‘Sommige jongens waren meer bezig met Bentleys, dan met voetbal’
De generatie spelers van het Nederlands elftal die nu het WK mist, wordt geregeld bestempeld als generatie grijs. Dat betekent dat er amper Europese topspelers in Oranje spelen en dat de spelers bovendien geen grote persoonlijkheden zijn. Cor Pot had de meeste internationals onder zijn hoede als bondscoach van Jong Oranje en zag het probleem aankomen.
“Exceptioneel talent zat er weinig tussen. Het was allemaal wat vlakjes, zowel kwalitatief als qua karakters. Geen jongens zoals Robin van Persie, Wesley Sneijder of Dirk Kuyt, die zélf initiatief nemen, zowel binnen als buiten het veld”, verklaart Pot in gesprek met het Algemeen Dagblad. Volgens Pot was de huidige generatie bovendien teveel bezig het uiterlijk vertoon.
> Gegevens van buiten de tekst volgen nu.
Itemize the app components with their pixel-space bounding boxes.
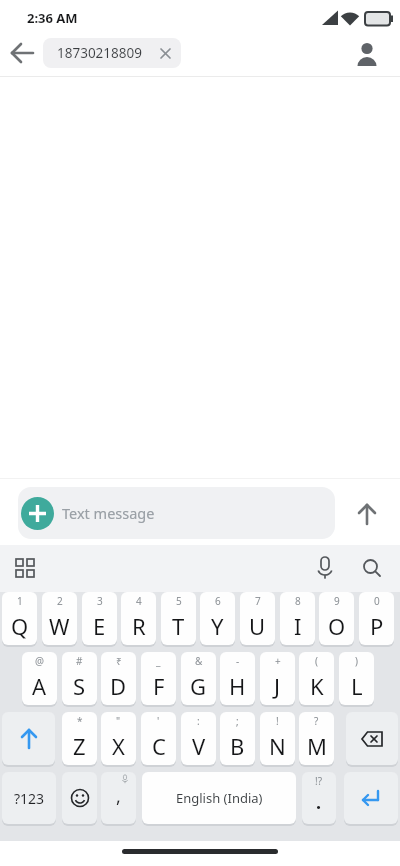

“Sommige jongens waren meer bezig met Louis Vuitton en Bentleys, dan met voetbal. Die wilden het liefst éérst de vruchten plukken, en daarna pas investeren. Precies de verkeerde volgorde”, vervolgt de oud-oefenmeester. Pot gelooft dat we het probleem zelf hebben gecreëerd. “In Nederland zijn we teveel gefocust geweest op controle, op breedte, op rustig opbouwen. Trainers hameren daar voortdurend op. En neem coaches als Alex Pastoor bij Sparta, die geen enkele ruimte laten voor eigen initiatief, ook niet buiten het veld.”
“Wat je bij jongens zoals Wesley, Rafael van der Vaart en eerder ook Gullit en Van Basten zag: het karakter van de straat”, sluit Jelle Goes, voormalig technisch manager bij de KNVB, zich aan bij Pot. Hij noemt die spelers ‘straatschoffies in de juiste zin van het woord’. “Weerbaar, mondig en gewend aan hard tegen hard. Die straat kun je niet meer nabootsen, hooguit op details.”